### Information given ###
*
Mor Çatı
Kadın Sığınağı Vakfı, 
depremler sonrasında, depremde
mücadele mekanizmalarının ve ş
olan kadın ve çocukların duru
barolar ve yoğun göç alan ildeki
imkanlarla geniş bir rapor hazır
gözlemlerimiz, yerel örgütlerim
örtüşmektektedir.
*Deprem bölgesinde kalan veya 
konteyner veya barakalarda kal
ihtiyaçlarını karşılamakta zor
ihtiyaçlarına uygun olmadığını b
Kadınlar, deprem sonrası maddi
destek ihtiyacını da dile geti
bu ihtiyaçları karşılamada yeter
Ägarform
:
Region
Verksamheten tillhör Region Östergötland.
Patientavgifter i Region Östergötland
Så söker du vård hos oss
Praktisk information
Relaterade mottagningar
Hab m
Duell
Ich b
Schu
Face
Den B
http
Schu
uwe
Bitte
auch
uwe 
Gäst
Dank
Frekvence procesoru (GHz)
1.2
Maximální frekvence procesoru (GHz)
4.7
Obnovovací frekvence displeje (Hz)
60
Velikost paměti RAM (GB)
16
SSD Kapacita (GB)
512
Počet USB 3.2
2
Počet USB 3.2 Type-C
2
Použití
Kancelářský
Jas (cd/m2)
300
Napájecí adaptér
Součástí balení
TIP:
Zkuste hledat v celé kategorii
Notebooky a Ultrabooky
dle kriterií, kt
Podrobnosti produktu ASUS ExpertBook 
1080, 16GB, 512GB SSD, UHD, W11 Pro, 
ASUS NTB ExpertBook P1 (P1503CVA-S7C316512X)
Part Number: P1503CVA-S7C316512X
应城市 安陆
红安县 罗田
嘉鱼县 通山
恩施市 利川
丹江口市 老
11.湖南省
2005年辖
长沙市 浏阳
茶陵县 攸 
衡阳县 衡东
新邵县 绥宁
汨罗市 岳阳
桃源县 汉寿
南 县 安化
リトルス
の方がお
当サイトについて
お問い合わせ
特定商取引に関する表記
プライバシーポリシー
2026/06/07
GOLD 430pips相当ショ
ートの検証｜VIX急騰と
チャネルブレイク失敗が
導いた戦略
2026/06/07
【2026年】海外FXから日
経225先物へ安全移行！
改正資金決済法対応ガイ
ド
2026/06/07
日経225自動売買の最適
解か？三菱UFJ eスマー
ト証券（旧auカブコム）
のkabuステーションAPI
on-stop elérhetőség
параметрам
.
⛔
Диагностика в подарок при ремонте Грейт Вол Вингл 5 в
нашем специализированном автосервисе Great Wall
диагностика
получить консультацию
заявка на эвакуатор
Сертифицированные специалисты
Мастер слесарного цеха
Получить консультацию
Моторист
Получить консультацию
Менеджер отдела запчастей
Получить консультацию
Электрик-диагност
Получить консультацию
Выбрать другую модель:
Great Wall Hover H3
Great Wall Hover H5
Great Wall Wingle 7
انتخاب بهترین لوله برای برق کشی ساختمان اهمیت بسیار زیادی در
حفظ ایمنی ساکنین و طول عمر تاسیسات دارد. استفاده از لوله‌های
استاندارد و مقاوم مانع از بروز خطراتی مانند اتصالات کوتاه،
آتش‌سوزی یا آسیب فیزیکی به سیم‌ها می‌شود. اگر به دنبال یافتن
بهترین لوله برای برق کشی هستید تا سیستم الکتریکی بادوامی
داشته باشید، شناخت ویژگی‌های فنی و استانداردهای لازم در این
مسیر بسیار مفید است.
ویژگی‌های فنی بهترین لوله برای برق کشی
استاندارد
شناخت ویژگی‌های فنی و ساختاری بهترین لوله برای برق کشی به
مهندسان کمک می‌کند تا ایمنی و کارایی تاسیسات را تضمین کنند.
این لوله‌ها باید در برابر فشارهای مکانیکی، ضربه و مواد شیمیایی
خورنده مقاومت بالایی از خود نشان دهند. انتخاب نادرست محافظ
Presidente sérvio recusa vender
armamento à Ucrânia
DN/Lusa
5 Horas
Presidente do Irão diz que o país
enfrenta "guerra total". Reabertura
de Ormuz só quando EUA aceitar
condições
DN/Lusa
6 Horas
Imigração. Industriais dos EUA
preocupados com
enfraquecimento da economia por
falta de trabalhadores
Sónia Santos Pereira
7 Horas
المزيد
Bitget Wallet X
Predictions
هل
###
* What you have to do *
When a line in the data contains "procesoru", return it as written.

* Answer section *
Frekvence procesoru (GHz)
Maximální frekvence procesoru (GHz)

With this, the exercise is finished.